From From Peoples into Nations: A History of Eastern Europe, by John Connelly (Princeton University Press, 2020), Kindle pp. 17-19:

What Hitler, the “Bohemian corporal” (he was actually Austrian) achieved through his war was to make northern parts of Eastern Europe much simpler. With the aid of local collaborators, his regime segregated and then killed the overwhelming majority of East European Jews. But when the Red Army drove the Wehrmacht back to Vienna and Berlin in 1945, millions of Germans fled Eastern Europe as well, never to return. At the war’s conclusion, as a result of allied decisions, Polish and Czech authorities placed the remainder of Germans from Bohemia and eastern Germany in railway cars and deported them to a Germany that was much smaller than Bismarck’s Reich, let alone the Holy Roman Empire.

The most avid ethnic cleansers among the East Europeans were Polish and Czech Communists, and indeed, Communists everywhere proved enthusiastic nationalists. This is astounding for two reasons. First, Karl Marx and Friedrich Engels had little concern for national identity: workers had no fatherland. Nationhood was not a lasting site of human subjectivity but something ephemeral, which diminished in importance as capitalism advanced. They had little but derision for East Europeans wanting to create their own nation-states. Engels called the small peoples to Germany’s east “relics.” Czechs were destined to be “absorbed as integral portions into one or the other of those more powerful nations whose greater vitality enabled them to overcome greater obstacles.” Other “remnants of bygone Slavonian peoples” slotted for assimilation included Serbs, Croats, and Slovaks. In 1852, Engels blithely predicted that the next world war would cause entire reactionary peoples to “disappear from the face of the earth.”
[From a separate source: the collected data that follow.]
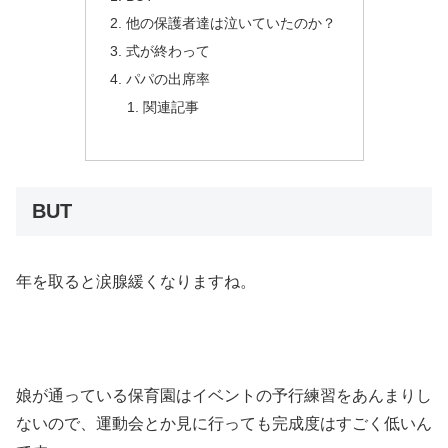
他の保護者達は泣いていたのか？
式が終わって
パパの出席率
関連記事
BUT
年を取ると涙腺緩くなりますね。
娘が通っている保育園はイベントの予行練習をあんまりし
ないので、運動会とか見に行っても完成度はすごく低いん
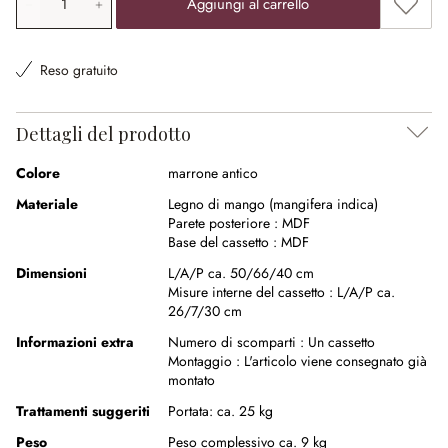
Aggiung
Aggiungi al carrello
Reso gratuito
Dettagli del prodotto
Colore
marrone antico
Materiale
Legno di mango (mangifera indica)
Parete posteriore :
MDF
Base del cassetto :
MDF
Dimensioni
L/A/P ca. 50/66/40 cm
Misure interne del cassetto :
L/A/P ca.
26/7/30 cm
Informazioni extra
Numero di scomparti :
Un cassetto
Montaggio :
L'articolo viene consegnato già
montato
Trattamenti suggeriti
Portata: ca. 25 kg
Peso
Peso complessivo ca. 9 kg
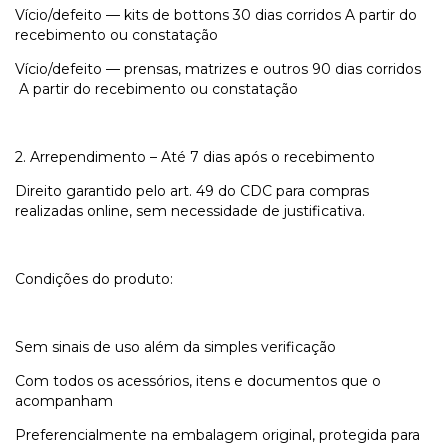
Vício/defeito — kits de bottons
30 dias corridos
A partir do
recebimento ou constatação
Vício/defeito — prensas, matrizes e outros
90 dias corridos
A partir do recebimento ou constatação
2. Arrependimento – Até 7 dias após o recebimento
Direito garantido pelo art. 49 do CDC para compras
realizadas online, sem necessidade de justificativa.
Condições do produto:
Sem sinais de uso além da simples verificação
Com todos os acessórios, itens e documentos que o
acompanham
Preferencialmente na embalagem original, protegida para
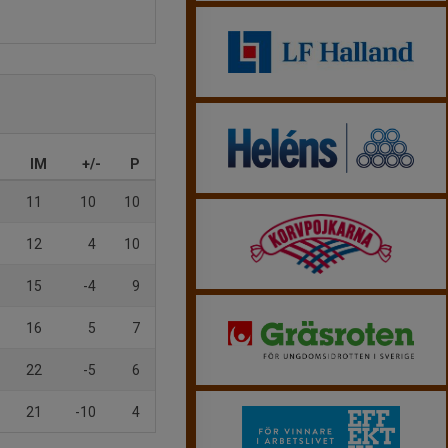
IM
+/-
P
11
10
10
12
4
10
15
-4
9
16
5
7
22
-5
6
21
-10
4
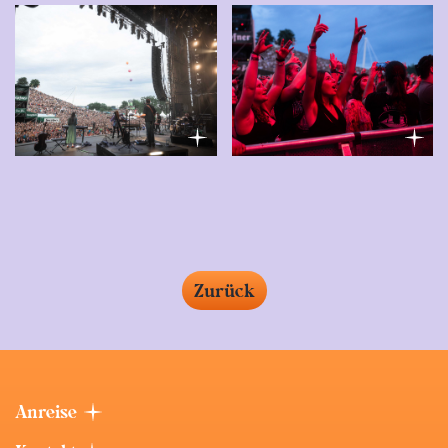
Zurück
Anreise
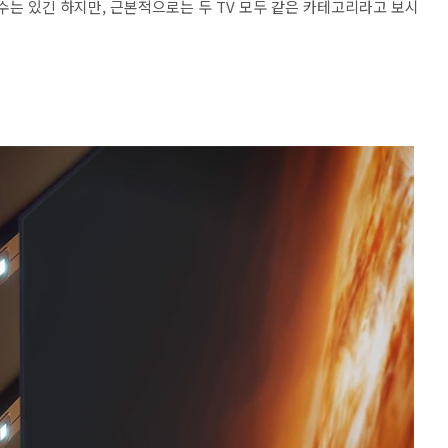
수는 있긴 하지만, 근본적으로는 두 TV 모두 같은 카테고리라고 보시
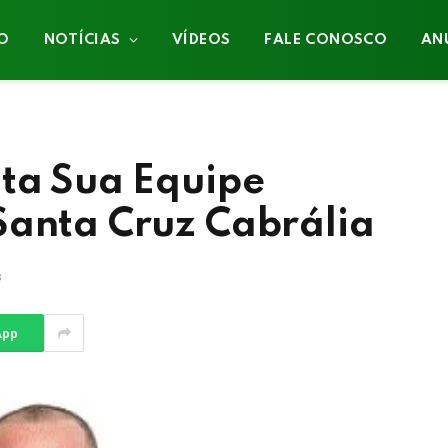
IO
NOTÍCIAS
VÍDEOS
FALE CONOSCO
AN
nta Sua Equipe
Santa Cruz Cabrália
s
App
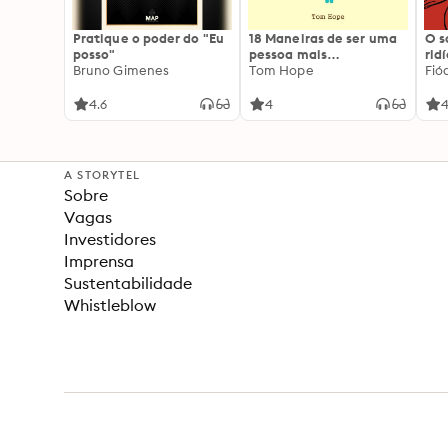
Pratique o poder do "Eu
18 Maneiras de ser uma
O 
posso"
pessoa mais
rid
Bruno Gimenes
interessante
Tom Hope
Fió
4.6
4
4
A STORYTEL
Sobre
Vagas
Investidores
Imprensa
Sustentabilidade
Whistleblow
Second, when the world divided into two camps, appearances suggested that there was little room for East European nationalism. By 1949, every state in the region seemed to be a miniature USSR, with the same sort of ruling Communist Party, five-year plan, economy based on heavy industry, collectivized agriculture, and socialist realism. Few Poles or Hungarians, even within the Party, doubted that the annual pageant in red of May Day reflected doctrines and practices whose nerve center was in Moscow. For the first time, millions of East Europeans learned Russian, and many became as proficient in copying Soviet reality as they could. Hundreds of thousands became “self-Sovietizers,” even holding their cigarettes the Russian way, or dressing in the militaristic style of the Bolshevik party. The Yugoslav Communists, with red stars on their caps, went so far that the Soviets tried to hold them back.

But these states were not Soviet replicas, nor were they (unlike Ukraine, the Baltic states, and Belorussia) actual parts of the Soviet Union. Beyond the façades of May Day processions in Warsaw in 1949, one saw banners in Polish, not Russian, and placards honoring Polish heroes. A few blocks from the parade route the Polish socialist state, governed by a Marxian party, was lovingly resurrecting old Warsaw, razed by the Nazis in 1944. This included rebuilding many of its churches, according to plans from the eighteenth century, with attention to the details of a saint’s halo. Bookstores across the state socialist world stocked romantic authors like Jan Kollár, but also the Polish, Hungarian, or Romanian national bards Adam Mickiewicz, Sándor Petofi, and Vasile Alecsandri; the philologists Ljudevit Gaj and Vuk Karadžić; and the ethnographer Pavel Šafárik, who had studied theology with Kollár in Jena. In Poland’s west, the state fostered the destruction of all signs of the German past, including cemeteries, and proclaimed the new territories Polish to the core, though they had been German for centuries.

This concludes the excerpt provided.